GRIP1 mediates EPHB4 reverse signaling in controlling VSMC contractility. A, effective Grip1 mRNA knockdown by siRNA. Cultured WT VSMCs were transfected with a mixture of three pairs of Grip1 siRNAs or control siRNA, as indicated. After a 24-h culture, the cells were harvested, and the mRNA expression was determined by RT-qPCR, samples being in duplicate. The experiments were conducted twice, and the data (four determinants for each group) were pooled and expressed as means ± S.E. of the ratios of the target gene signal versus the β-actin signal. The data were analyzed by Student's t test. *, p < 0.05. B, effective GRIP1 protein knockdown by siRNA. The cells as described in panel A were analyzed by immunoblotting for GRIP1 protein expression. β-Actin was used as loading control.
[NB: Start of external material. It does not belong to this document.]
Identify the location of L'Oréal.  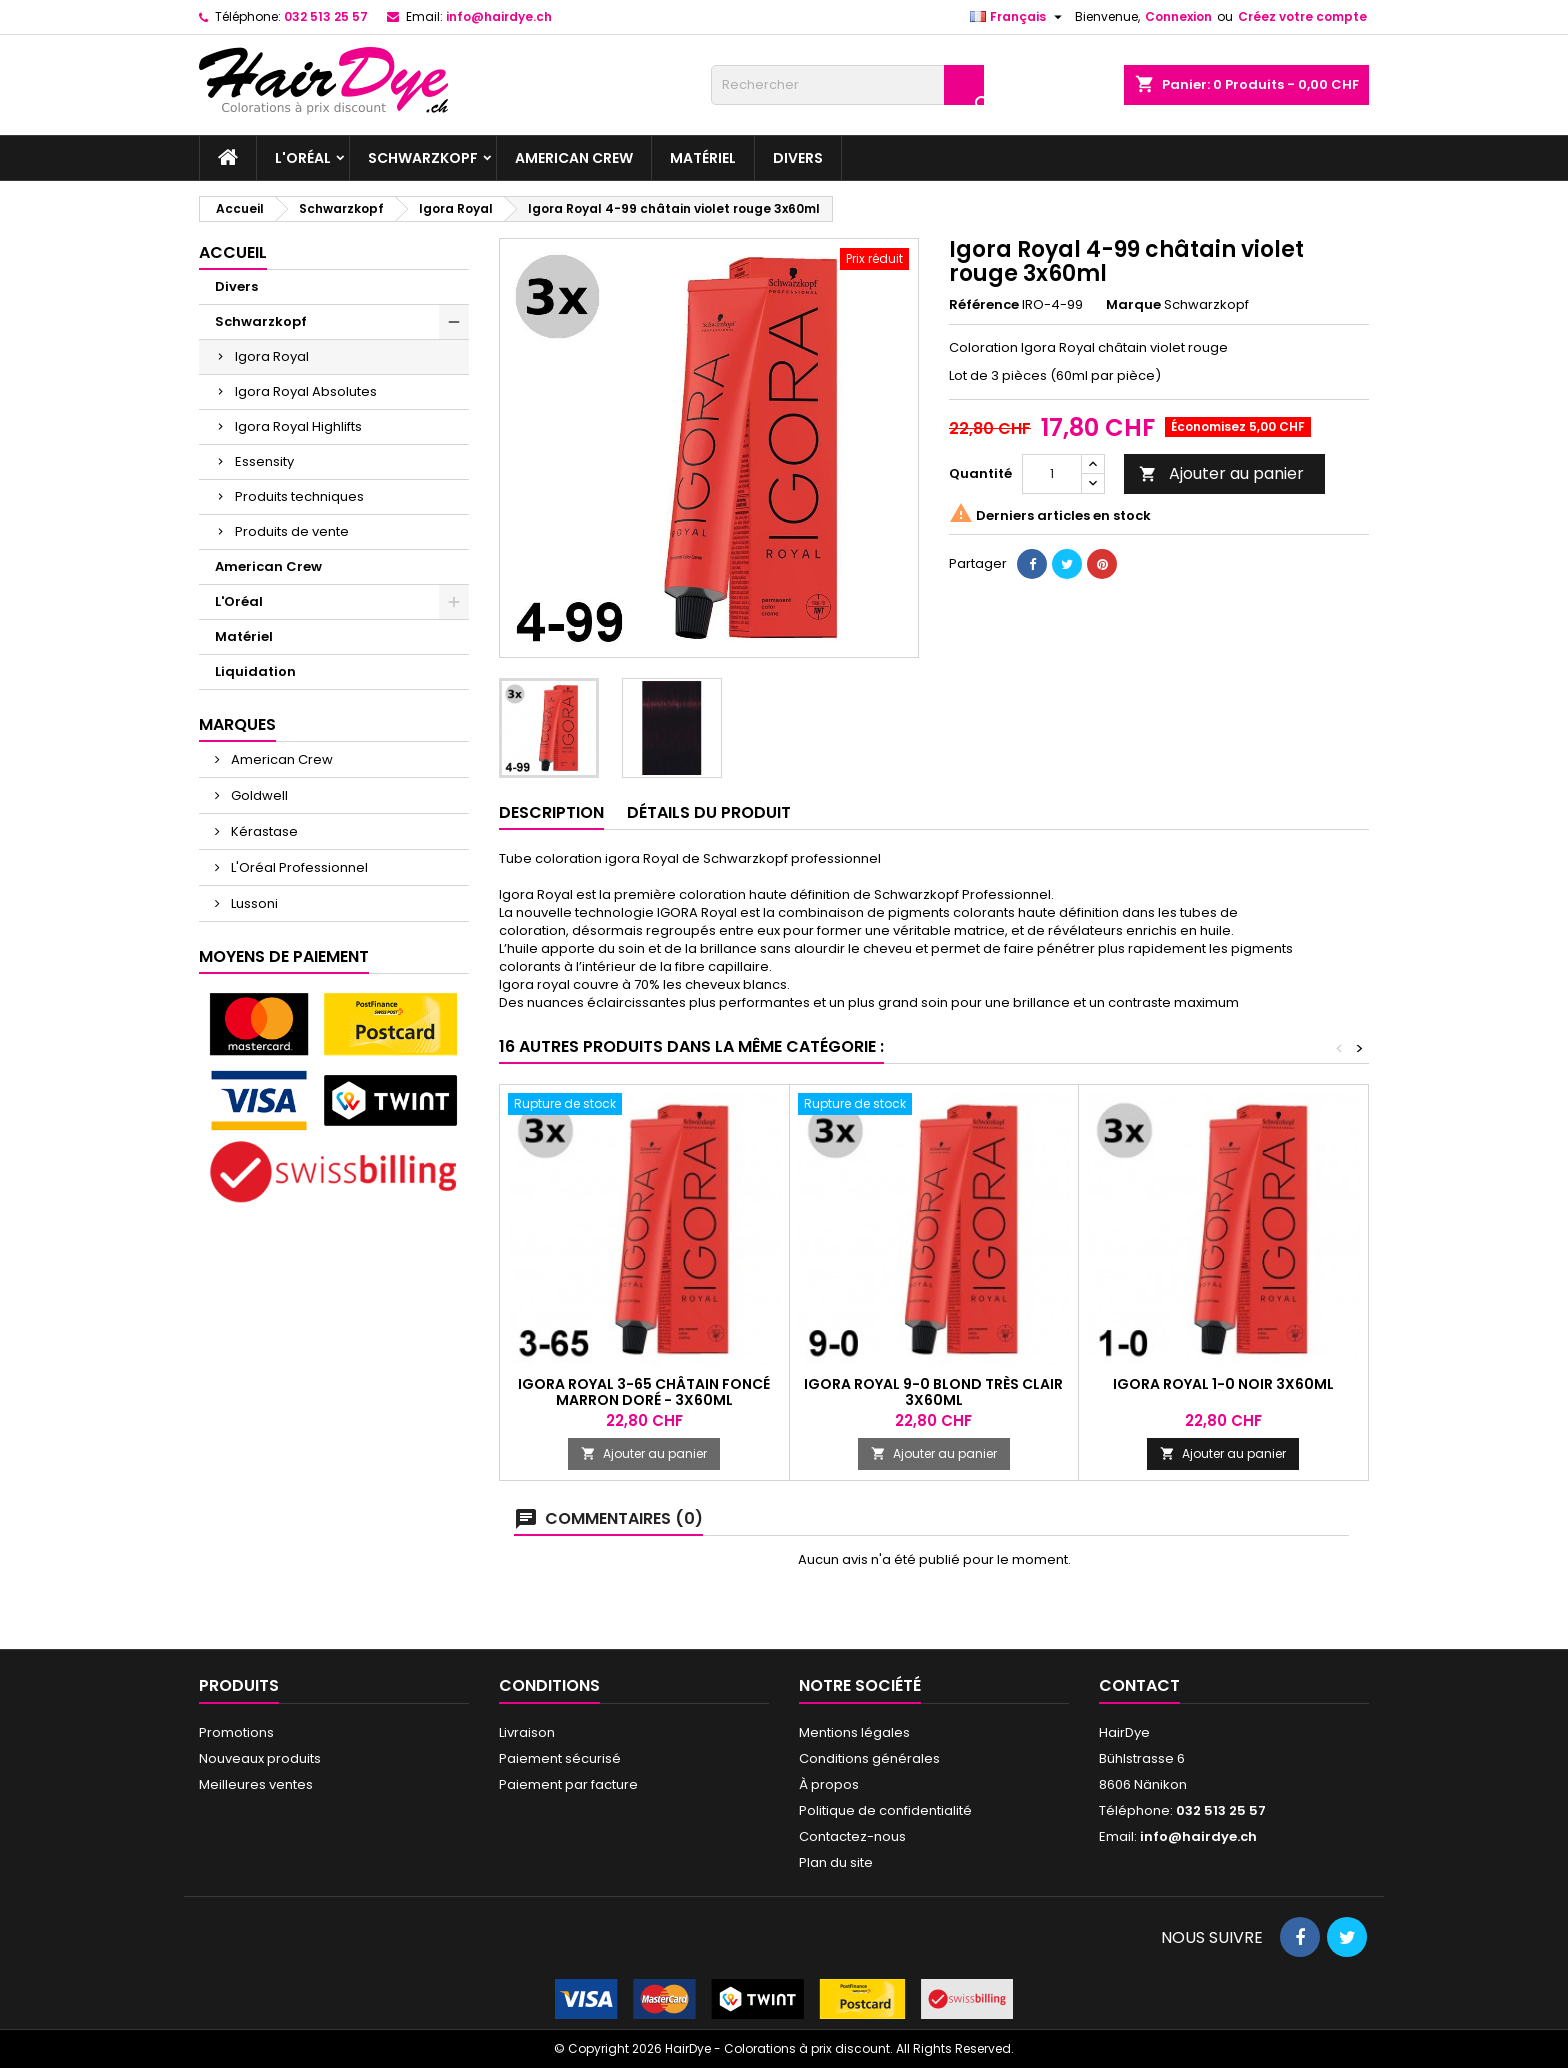 (303, 158).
Experiments were conducted 3 times, and representative ones are shown. C, GRIP1 knockdown by siRNAs partially reverses the enhancing effect of solid-phase EPHB4-Fc in VSMC contractility. VSMCs from WT males were cultured in wells coated with recombinant EPHB4-Fc (2 μg/ml during coating). After 2 days, they were transfected with siRNAs targeting Grip1 mRNA, or with control siRNA. On day 4 of culture, they were stimulated with PE (20 μm), and their percentage of contraction was recorded. Means ± S.E. of percentages are reported. The thin lines represent the mean percentage of contraction of VSMCs cultured in wells coated with NHIgG (2 μg/ml) without siRNA transfection (for a better visual effect, the S.E. of each time point in this control is omitted). All experiments were conducted 3 times independently. Means ± S.E. of percentage of contraction of 15–30 cells of a representative experiment are shown. The data at 10 and 15 min of 3 independent experiments are summarized and expressed as bar graphs (means ± S.E.) on the left. The data were analyzed by paired Student's t test (*, p < 0.05). D, GRIP1 knockdown in VSMCs without EPHB4 reverse signaling does not affect VSMC contractility. WT VSMCs were cultured in plain wells and transfected with Grip1 or control siRNA as described for panel C. Their contractility upon PE stimulation was measured. No significant differences were observed according to Student's t test.